When Victoria Lavender owner Alan Mayfield was recovering from a stroke he suffered in November, he was looking for a way to sustain his business if he did not fully recover. A friend showed him a video of goat yoga on an Oregon farm and said to Mayfield, “You could do this.” So he did, and he was bowled over by the demand.

“I still don’t understand it,” said Mayfield, who has since recovered. “If you told me a year ago that people would come here dressed in sportswear and roll around on the floor in the goat paddock and pay me money, I would have said you were crazy!”

Mayfield, 72, used to work in the lumber industry, but as he got older, he was “looking for something peaceful and loving to do,” so he opened his lavender shop on Beacon Avenue in Sidney in 2005 and bought seven acres in North Saanich in 2008. There, he is surrounded not only by lavender but also exotic birds, four Great Pyrenees dogs who guard the goats (17-week old brothers and already 83 pounds each) and a nine-year old sheepdog.

He says he started raising the Nigerian dwarf goats about five years ago “just because they were cute.” He says they are not raised for meat, but for the fine quality of their milk. He also says they make good pets on small family farms, as they are gentle and friendly towards people. Judging from their popularity on Facebook, people love them, too.

“The babies were being born in April and we put an ad on Facebook that said we needed people to come and cuddle them … We got nearly 5,000 applications as volunteer goat cuddlers.”

He had originally planned to have goat yoga classes until Labour Day, but he ended the classes in July because the baby goats, who like to walk on participants, got too big (they are about 25 or 30 pounds now). However, he says he will be better prepared next year to meet the demand.
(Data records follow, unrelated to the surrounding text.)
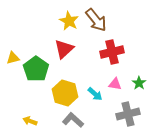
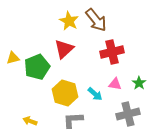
green pentagon: moved 1 px right, 2 px up; rotated 15 degrees clockwise
gray L-shape: rotated 45 degrees counterclockwise
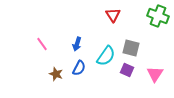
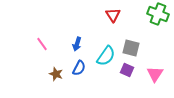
green cross: moved 2 px up
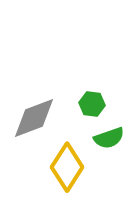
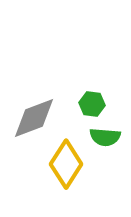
green semicircle: moved 4 px left, 1 px up; rotated 24 degrees clockwise
yellow diamond: moved 1 px left, 3 px up
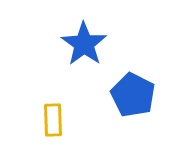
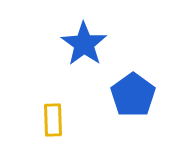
blue pentagon: rotated 9 degrees clockwise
“This coming year, we will have over twice as many mothers and we’re going to breed them into two batches. The first bunch of babies will be born mid-April, so that will support the goat yoga for all of May and all of June. The second batch of babies born in mid-June will cover us from July and August until Labour Day.”

This summer saw 1,200 participants, but Mayfield admits that he was not one of them.

“I think I can get into any of those positions, but I’m not sure I could get out of them.”

For many local farmers, agri-tourism is an increasingly important source of revenue and Mayfield is no different. Since his farm is right by the highway and near Swartz Bay ferry terminal, he says he is well placed to get lots of exposure.

“We had quite a few people come over from Vancouver just to do the classes because they can come on as a walk-on passenger. It’s only two kilometres from the ferry terminal.”

The goat yoga season is over, but the work on the lavender farm continues. The big harvest was completed in August but workers are still drying and stripping the plants, making pots for gardeners, and replanting where necessary. But when classes resume on May 1 next year, Mayfield expects the crowds to return in force.